> **Exercise brief**: Reproduce the records word for word, apart from the images they contain.

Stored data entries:
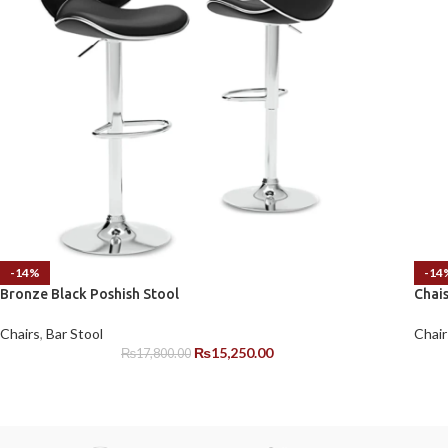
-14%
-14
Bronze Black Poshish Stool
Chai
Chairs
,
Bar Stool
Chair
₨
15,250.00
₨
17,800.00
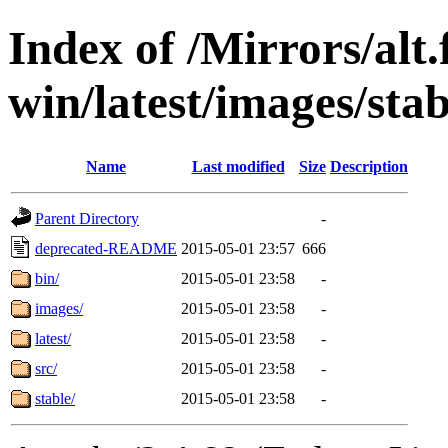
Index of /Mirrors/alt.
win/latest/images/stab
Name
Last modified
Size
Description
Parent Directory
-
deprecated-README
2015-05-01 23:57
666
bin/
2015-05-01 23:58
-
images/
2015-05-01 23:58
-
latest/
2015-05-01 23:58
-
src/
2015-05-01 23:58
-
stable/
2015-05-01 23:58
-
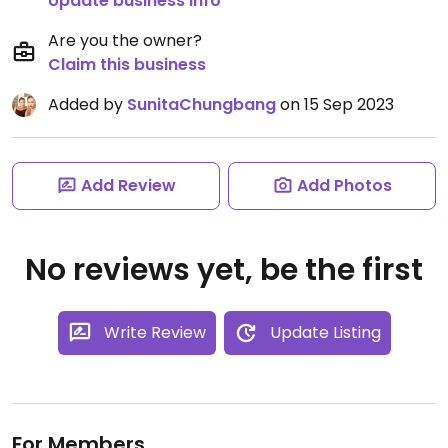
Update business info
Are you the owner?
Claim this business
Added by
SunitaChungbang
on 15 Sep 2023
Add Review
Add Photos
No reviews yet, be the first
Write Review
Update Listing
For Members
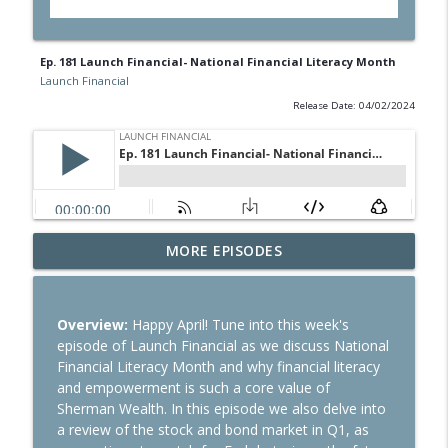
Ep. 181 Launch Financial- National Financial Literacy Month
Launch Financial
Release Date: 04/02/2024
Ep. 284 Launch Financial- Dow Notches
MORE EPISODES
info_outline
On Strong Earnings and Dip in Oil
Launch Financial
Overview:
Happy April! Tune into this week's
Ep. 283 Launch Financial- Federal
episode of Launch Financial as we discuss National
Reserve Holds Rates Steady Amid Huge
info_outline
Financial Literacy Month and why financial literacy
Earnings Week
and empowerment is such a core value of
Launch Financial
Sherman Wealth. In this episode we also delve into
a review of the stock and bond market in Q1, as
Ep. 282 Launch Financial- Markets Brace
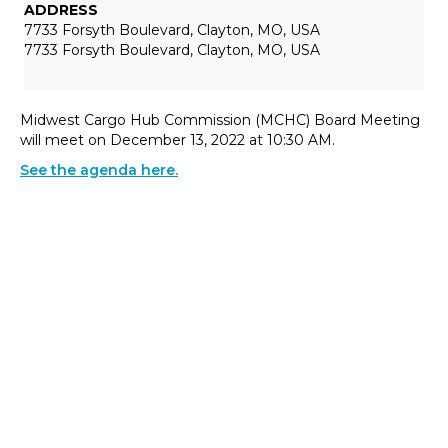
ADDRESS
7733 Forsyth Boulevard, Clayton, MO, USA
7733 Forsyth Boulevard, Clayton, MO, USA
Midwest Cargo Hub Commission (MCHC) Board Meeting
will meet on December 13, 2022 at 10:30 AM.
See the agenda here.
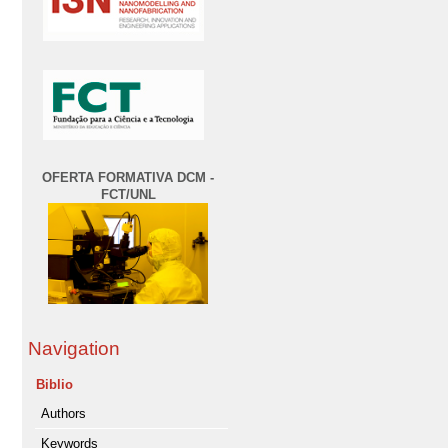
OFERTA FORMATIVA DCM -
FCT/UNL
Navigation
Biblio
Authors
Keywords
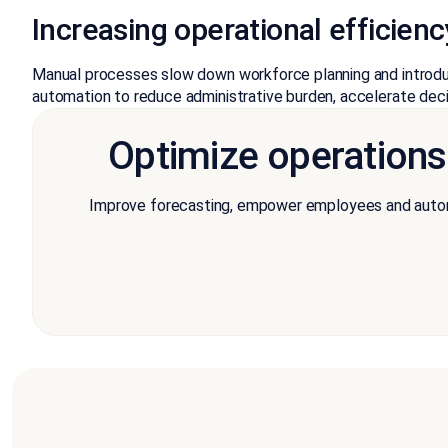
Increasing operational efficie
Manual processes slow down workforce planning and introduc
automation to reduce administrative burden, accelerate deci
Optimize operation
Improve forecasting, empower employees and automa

> **Exercise answer**:
-14%
-14
Bronze Black Poshish Stool
Chai
Chairs
,
Bar Stool
Chair
₨
15,250.00
₨
17,800.00
Index of /Mirrors/alt.
win/latest/images/stab
Name
Last modified
Size
Description
Parent Directory
-
deprecated-README
2015-05-01 23:57
666
bin/
2015-05-01 23:58
-
images/
2015-05-01 23:58
-
latest/
2015-05-01 23:58
-
src/
2015-05-01 23:58
-
stable/
2015-05-01 23:58
-
Update business info
Are you the owner?
Claim this business
Added by
SunitaChungbang
on 15 Sep 2023
Add Review
Add Photos
No reviews yet, be the first
Write Review
Update Listing
For Members
Ep. 181 Launch Financial- National Financial Literacy Month
Launch Financial
Release Date: 04/02/2024
Ep. 284 Launch Financial- Dow Notches
MORE EPISODES
info_outline
On Strong Earnings and Dip in Oil
Launch Financial
Overview:
Happy April! Tune into this week's
Ep. 283 Launch Financial- Federal
episode of Launch Financial as we discuss National
Reserve Holds Rates Steady Amid Huge
info_outline
Financial Literacy Month and why financial literacy
Earnings Week
and empowerment is such a core value of
Launch Financial
Sherman Wealth. In this episode we also delve into
a review of the stock and bond market in Q1, as
Ep. 282 Launch Financial- Markets Brace
ADDRESS
7733 Forsyth Boulevard, Clayton, MO, USA
7733 Forsyth Boulevard, Clayton, MO, USA
Midwest Cargo Hub Commission (MCHC) Board Meeting
will meet on December 13, 2022 at 10:30 AM.
See the agenda here.
OFERTA FORMATIVA DCM -
FCT/UNL
Navigation
Biblio
Authors
Keywords
Increasing operational efficie
Manual processes slow down workforce planning and introduc
automation to reduce administrative burden, accelerate deci
Optimize operation
Improve forecasting, empower employees and automa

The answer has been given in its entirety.